Tadinya Shaka ingin buru-buru pulang, tapi di tahan oleh Mama mertuanya. Terlebih saat melihat ibu dan anak sedang melepas rindu, seketika terbesit rasa iba di hati Shaka yang sudah lama beku.
Kini pria itu sedang rebahan di kamar Jihan. Karna tidak tau harus bersikap seperti apa dengan Mertua dan adik iparnya. Dia tidak pintar basa-basi, apalagi merespon obrolan yang menurutnya jauh dari kata penting.
"Kamu sama nak Shaka sebenarnya saling cinta atau nggak, Jihan.?" Mama Dewi berkata lirih.
Jihan terhenyak, firasat seorang Ibu tidak bisa dikalahkan oleh sandiwara, se totalitas apapun sandiwara yang dilakukan Jihan dan Shaka.
Jihan tersenyum untuk mengurai rasa gugupnya.
"Mama ini bicara apa.? Mana mungkin kami menikah kalau nggak saling cinta. Menikah itu sekali seumur hidup Mah, bukan sehari dua hari. Tentu saja aku sama Mas Shaka saling mencintai." Jihan menjelaskan dengan tenang.
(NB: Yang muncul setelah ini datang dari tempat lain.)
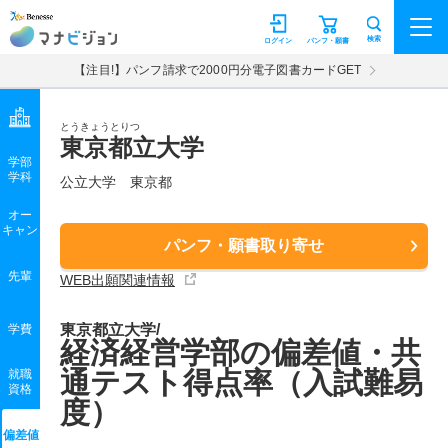
マナビジョン
検索
ログイン
パンフ・願書
【注目!】パンフ請求で2000円分電子図書カードGET
とうきょうとりつ
東京都立大学
学部
学科
公立大学
東京都
オー
キャン
パンフ・願書取り寄せ
先輩
WEB出願関連情報
東京都立大学/
学費
経済経営学部の偏差値・共
通テスト得点率（入試難易
就職
資格
度）
偏差値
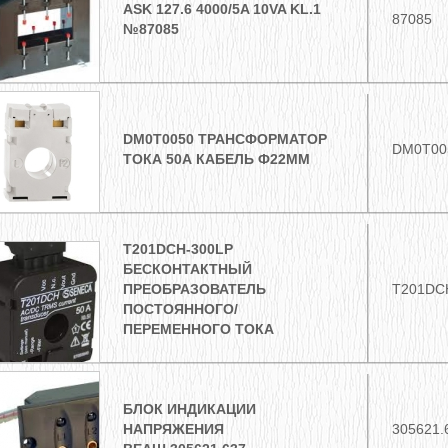
ASK 127.6 4000/5A 10VA KL.1
87085
№87085
DM0T0050 ТРАНСФОРМАТОР
DM0T00
ТОКА 50А КАБЕЛЬ Ф22ММ
T201DCH-300LP
БЕСКОНТАКТНЫЙ
ПРЕОБРАЗОВАТЕЛЬ
T201DC
ПОСТОЯННОГО/
ПЕРЕМЕННОГО ТОКА
БЛОК ИНДИКАЦИИ
НАПРЯЖЕНИЯ
305621.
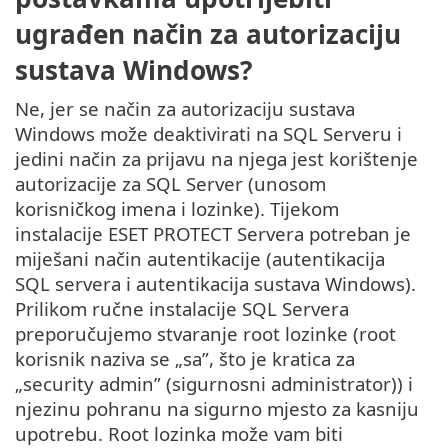
ugrađen način za autorizaciju
sustava Windows?
Ne, jer se način za autorizaciju sustava
Windows može deaktivirati na SQL Serveru i
jedini način za prijavu na njega jest korištenje
autorizacije za SQL Server (unosom
korisničkog imena i lozinke). Tijekom
instalacije ESET PROTECT Servera potreban je
miješani način autentikacije (autentikacija
SQL servera i autentikacija sustava Windows).
Prilikom ručne instalacije SQL Servera
preporučujemo stvaranje root lozinke (root
korisnik naziva se „sa”, što je kratica za
„security admin” (sigurnosni administrator)) i
njezinu pohranu na sigurno mjesto za kasniju
upotrebu. Root lozinka može vam biti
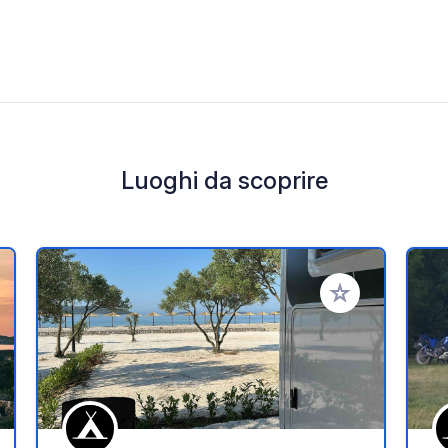
Luoghi da scoprire
i ai tuoi preferiti
Aggiungi ai tuoi p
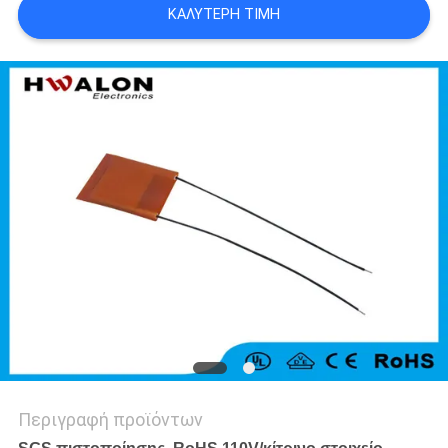
ΚΑΛΎΤΕΡΗ ΤΙΜΉ
SITEMAP
ΠΟΛΙΤΙΚΉ
ΜΥΣΤΙΚΌΤΗΤΑΣ
Περιγραφή προϊόντων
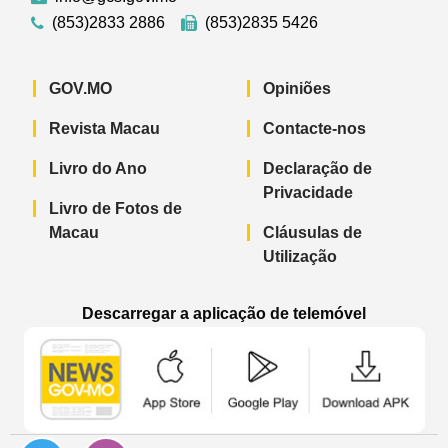
(853)2833 2886
(853)2835 5426
GOV.MO
Opiniões
Revista Macau
Contacte-nos
Livro do Ano
Declaração de
Privacidade
Livro de Fotos de
Macau
Cláusulas de
Utilização
Descarregar a aplicação de telemóvel
Aplicação de telemóvel “Notícias do G
Aplicação de telemóvel “
Aplicação 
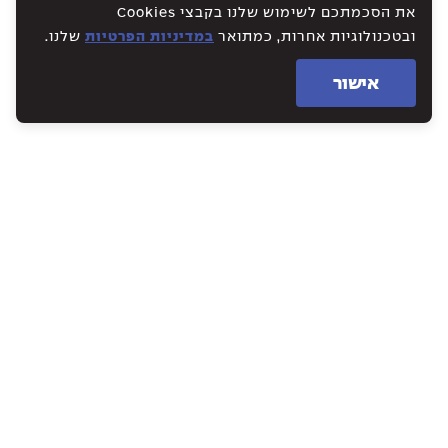
את הסכמתכם לשימוש שלנו בקבצי Cookies
ובטכנולוגיות אחרות, כמתואר
במדיניות הפרטיות
שלנו.
אישור
WE CREATE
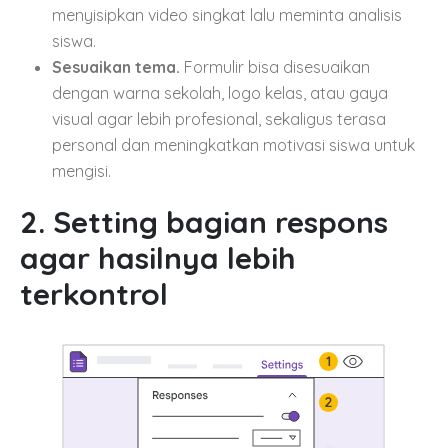
menyisipkan video singkat lalu meminta analisis
siswa.
Sesuaikan tema.
Formulir bisa disesuaikan
dengan warna sekolah, logo kelas, atau gaya
visual agar lebih profesional, sekaligus terasa
personal dan meningkatkan motivasi siswa untuk
mengisi.
2. Setting bagian respons
agar hasilnya lebih
terkontrol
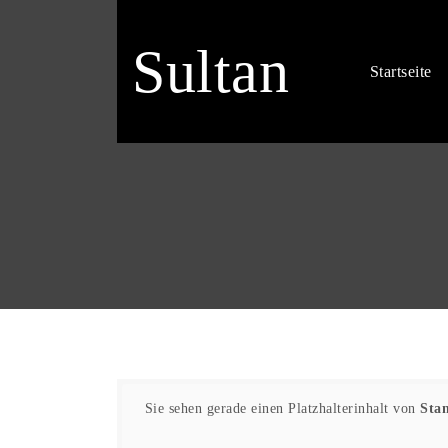
Sultan
Startseite
Sie sehen gerade einen Platzhalterinhalt von
Sta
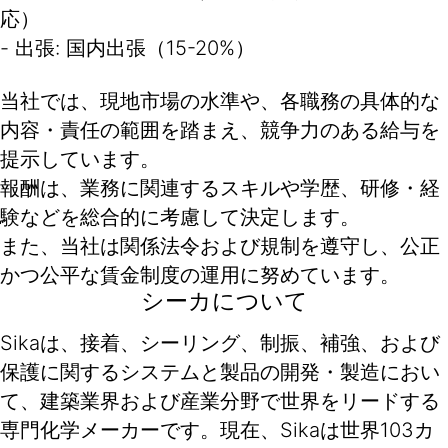
応）
- 出張: 国内出張（15-20%）
当社では、現地市場の水準や、各職務の具体的な
内容・責任の範囲を踏まえ、競争力のある給与を
提示しています。
報酬は、業務に関連するスキルや学歴、研修・経
験などを総合的に考慮して決定します。
また、当社は関係法令および規制を遵守し、公正
かつ公平な賃金制度の運用に努めています。
シーカについて
Sikaは、接着、シーリング、制振、補強、および
保護に関するシステムと製品の開発・製造におい
て、建築業界および産業分野で世界をリードする
専門化学メーカーです。現在、Sikaは世界103カ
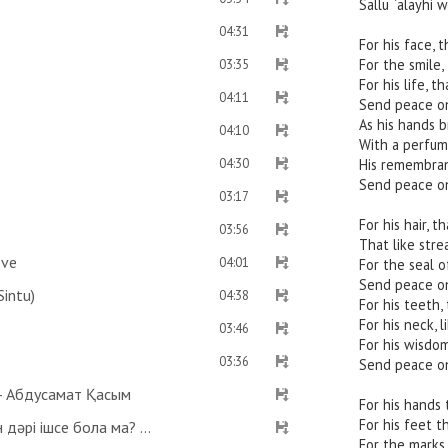
Sallu `alayhi w
04:31
For his face, 
For the smile
03:35
For his life, 
04:11
Send peace on
As his hands 
04:10
With a perfum
04:30
His remembra
Send peace on
03:17
For his hair, 
03:56
That like str
ove
04:01
For the seal 
Send peace on
intu)
04:38
For his teeth
For his neck, l
03:46
For his wisdom
03:36
Send peace on
 - Абдусамат Қасым
For his hands
For his feet 
Оразаны қаза етпес үшін хайыз келтірмейтін дәрі ішсе бола ма? Көзге дәрі тамызса ораза бұзыла ма? - Абдусамат Қасым
For the marks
Berusaha keras agar Mamanya percaya.
"Syukur kalau gitu. Berarti cuma prasangka Mama saja yang buruk." Terlihat sekali Mama Dewi bernafas lega setelah mendengar penjelasan Jihan.
Walaupun hati kecilnya masih merasakan kejanggalan, namun Mama Dewi lebih mempercayai ucapan putrinya. Dan mendoakan yang terbaik untuk rumah tangga mereka.
...*******...
Jihan masuk kamar pukul 1 siang. Posisi Shaka tidak berubah sejak Jihan ingin membangunkan Shaka 1 jam yang lalu. Bahkan suara dering ponselnya tidak mengusik tidur nyenyaknya sama sekali. Jadi Jihan terpaksa menghampiri Shaka untuk membangunkannya.
"Pak,, Pak Shaka. Bangun Pak." Jihan menggoncang lengan Shaka sambil memanggil lirih, takutnya ada yang mendengar dia memanggil Pak. Bisa-bisa makin dicurigai Mamanya.
"Iish..! Tidur apa pingsan.!" Jihan mendengus jengkel.
Dia akhirnya berinisiatif menerima panggilan karna berkali-kali menelfon, takutnya ada hal penting yang harus dibicarakan dengan Shaka.
Jihan sempat ragu menjawab telfon, sebab panggilan dari nomor tidak di kenal. Tapi karna terus menelfon, Jihan tetap mengangkatnya.
"Ar,, aku akan kembali. Aku sudah siap mewujudkan mimpi kita. Tunggu aku pulang,,"
Tut.!!
Jihan mematikan sambungan telfonnya.
"Ternyata salah sambung." Gumam Jihan tanpa Shaka ada pikiran aneh-aneh. Dia meletakkan ponsel ditempat semula dan kembali membangunkan Shaka karna pria itu sudah melewatkan makan siangnya.